-- Opening Marker --

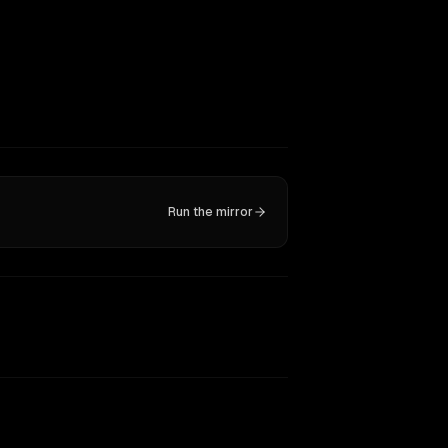
Run the mirror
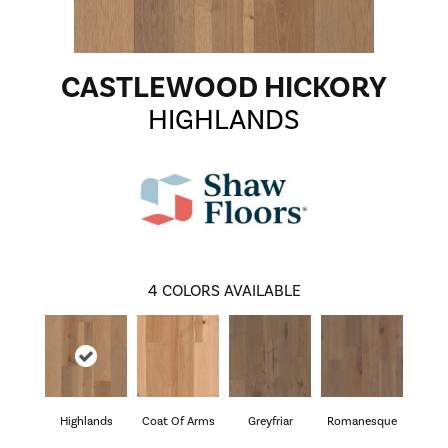
CASTLEWOOD HICKORY
HIGHLANDS
4
COLORS AVAILABLE
Highlands
Coat Of Arms
Greyfriar
Romanesque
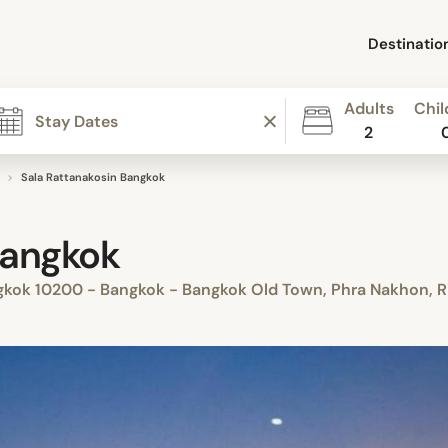
Destinatio
Adults
Chil
2
Sala Rattanakosin Bangkok
Bangkok
ngkok 10200 - Bangkok - Bangkok Old Town, Phra Nakhon, R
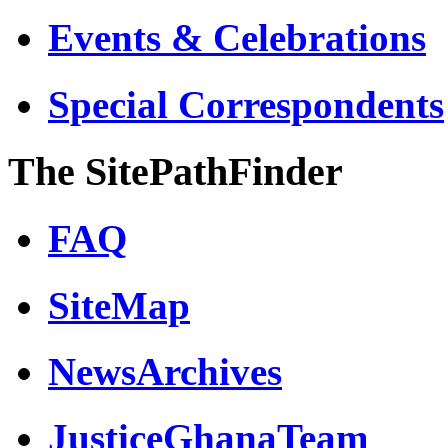
Events & Celebrations
Special Correspondents
The SitePathFinder
FAQ
SiteMap
NewsArchives
JusticeGhanaTeam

-- Closing Marker --

§ **Task requirements**
Print the records again exactly. Skip every picture.

§ **Response area**
Run the mirror
CASTLEWOOD HICKORY
HIGHLANDS
4
COLORS AVAILABLE
Highlands
Coat Of Arms
Greyfriar
Romanesque
Destinatio
Adults
Chil
2
Sala Rattanakosin Bangkok
Bangkok
ngkok 10200 - Bangkok - Bangkok Old Town, Phra Nakhon, R
Events & Celebrations
Special Correspondents
The SitePathFinder
FAQ
SiteMap
NewsArchives
JusticeGhanaTeam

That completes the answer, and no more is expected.